I've got a few ideas for Christams songs I'm working on:

--Santa Must Have Been Drunk (When He Brought You to Me)

That sounds like a C & W song that Eddie Rabbitt or somebody else might record.
 
As a southerner, I am totally tired of the way Yankees and northern Europeans managed to co-opt Christmas.

Since when did the original time of Jesus' birth have anything to do with snow and jingle bells and holly?

I lived in the Middle East for a while, and while I'm not up to looking it up on a globe at this time, I would venture to say that the climate in the desert country I lived in was not unlike that of Bethlehem. In the early winter or late fall, it starts raining for the first time since May and people rush like mad to plant flowers and vegetables. Add to this, there is some evidence to suggest that Jesus was born in the springtime, because the time that shepherds are most likely to be out with their flocks by night is lambing time. No--Jesus was probably not born "in the bleak midwinter."
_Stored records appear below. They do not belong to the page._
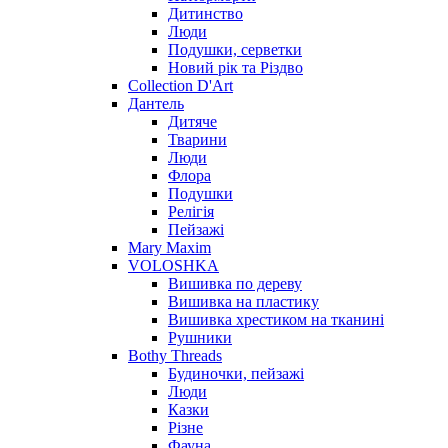
Дитинство
Люди
Подушки, серветки
Новий рік та Різдво
Collection D'Art
Дантель
Дитяче
Тварини
Люди
Флора
Подушки
Релігія
Пейзажі
Mary Maxim
VOLOSHKA
Вишивка по дереву
Вишивка на пластику
Вишивка хрестиком на тканині
Рушники
Bothy Threads
Будиночки, пейзажі
Люди
Казки
Різне
Фауна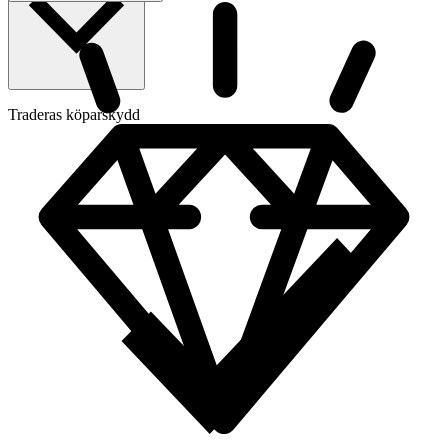
Traderas köparskydd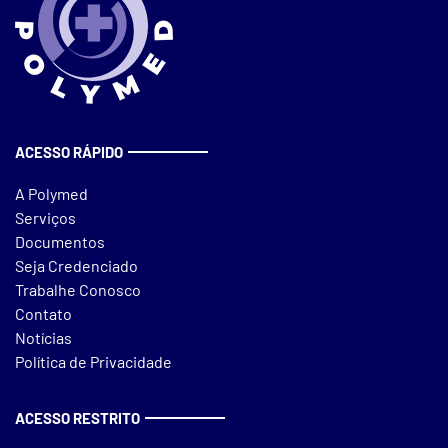
ACESSO RÁPIDO
A Polymed
Serviços
Documentos
Seja Credenciado
Trabalhe Conosco
Contato
Notícias
Política de Privacidade
ACESSO RESTRITO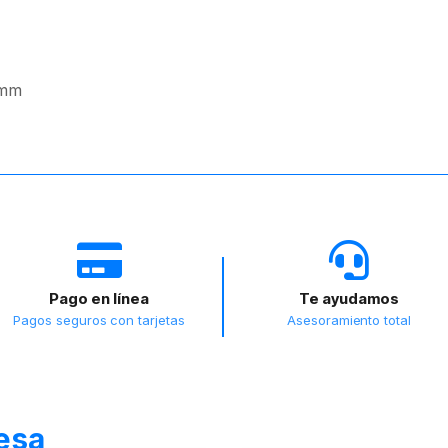
 mm
Pago en línea
Te ayudamos
Pagos seguros con tarjetas
Asesoramiento total
resa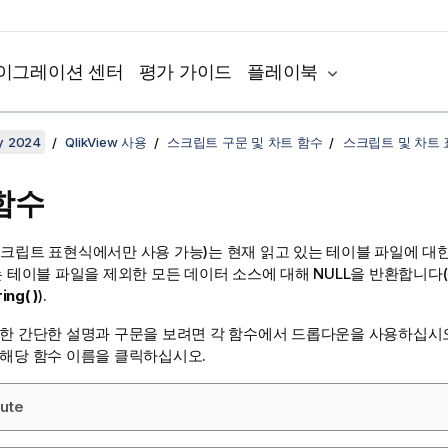
이그레이션 센터
평가 가이드
플레이북
y 2024
QlikView 사용
스크립트 구문 및 차트 함수
스크립트 및 차트
함수
스크립트 표현식에서만 사용 가능)는 현재 읽고 있는 테이블 파일에 대
는 테이블 파일을 제외한 모든 데이터 소스에 대해
NULL
을 반환합니다(
ing( )
).
대한 간단한 설명과 구문을 보려면 각 함수에서 드롭다운을 사용하십시오
 해당 함수 이름을 클릭하십시오.
bute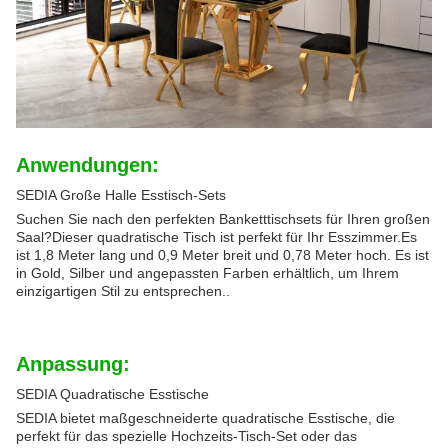
Anwendungen:
SEDIA Große Halle Esstisch-Sets
Suchen Sie nach den perfekten Banketttischsets für Ihren großen
Saal?Dieser quadratische Tisch ist perfekt für Ihr Esszimmer.Es
ist 1,8 Meter lang und 0,9 Meter breit und 0,78 Meter hoch. Es ist
in Gold, Silber und angepassten Farben erhältlich, um Ihrem
einzigartigen Stil zu entsprechen..
Anpassung:
SEDIA Quadratische Esstische
SEDIA bietet maßgeschneiderte quadratische Esstische, die
perfekt für das spezielle Hochzeits-Tisch-Set oder das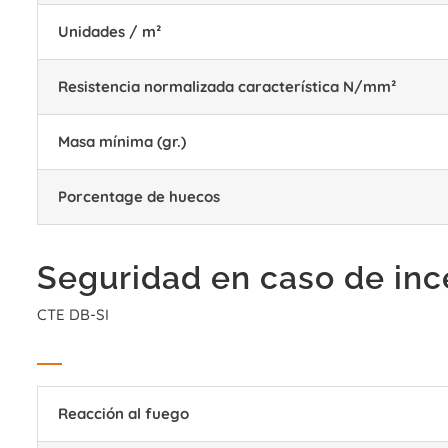
Unidades / m²
Resistencia normalizada característica N/mm²
Masa mínima (gr.)
Porcentage de huecos
Seguridad en caso de inc
CTE DB-SI
Reacción al fuego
Yet, no matter where you are, even if you came up in Gulf Coast Texas and are living in Florida like me, you're inundated with images of the damn snow and jingle bells! Since I've been alive it has snowed in Houston approximately twice--once in 1960 and once in 1973. And have you ever noticed how once Christmas is over, nobody sings "Jingle Bell Rock," "Jingle Bells," or "Let it Snow"? And yet people in the cold countries have at least two more months, possibly three or more, of winter weather to put up with. Based on what experience I've had of living in snow country, I'd guess that the songs about snowmen and sleighrides are replaced with arguments about whose turn it is to shovel snow and put sand on the driveway and who forgot to go out and warm up the car (or who needs to dig it out).

I enjoy the winter we do get up to about--oh, Twelfth Night. Or Mardi Gras. Or Valentine's Day. Whichever comes first. Then I'm counting the days until spring.

Actually, I know how this hijacking of what was probably a temperate-climate event took place--the northern Europeans had converted to Christianity but they still wanted their Yuletide. They needed it. After all, they had to have something to make winter bearable. They had to have something to help them through a time when the days would be so short that they would find themselves working from dark to dark. I don't like coming out of work to find the sun mostly down, myself.

And that reminds me of another beef I have, that Christmas and New Years are so close together. You have a brand-spankin' new year and. as I have remarked, several weeks, if not months, of last year's weather to get through until spring. In Iran the New Year begins on the first day of spring, and it's one of their customs that I totally approve of.

This state of affairs has been going on for at least a thousand years, so I don't suppose there is anything that can be done about it. But we can enjoy all the accounts of southern Christmases; the alternative songs about the Cajun Santa and his alligator-drawn pirogue; the Christmas cards with Santa sunning himself on a Florida beach and Christmas lights string on palm trees. And I do.

I'd have more to say, except that my son is fixing to go to a winter retreat this weekend and I need to go see if he has enough winter clothes to pack. I'm glad you seem to be able to edit posts in this place indefinitely.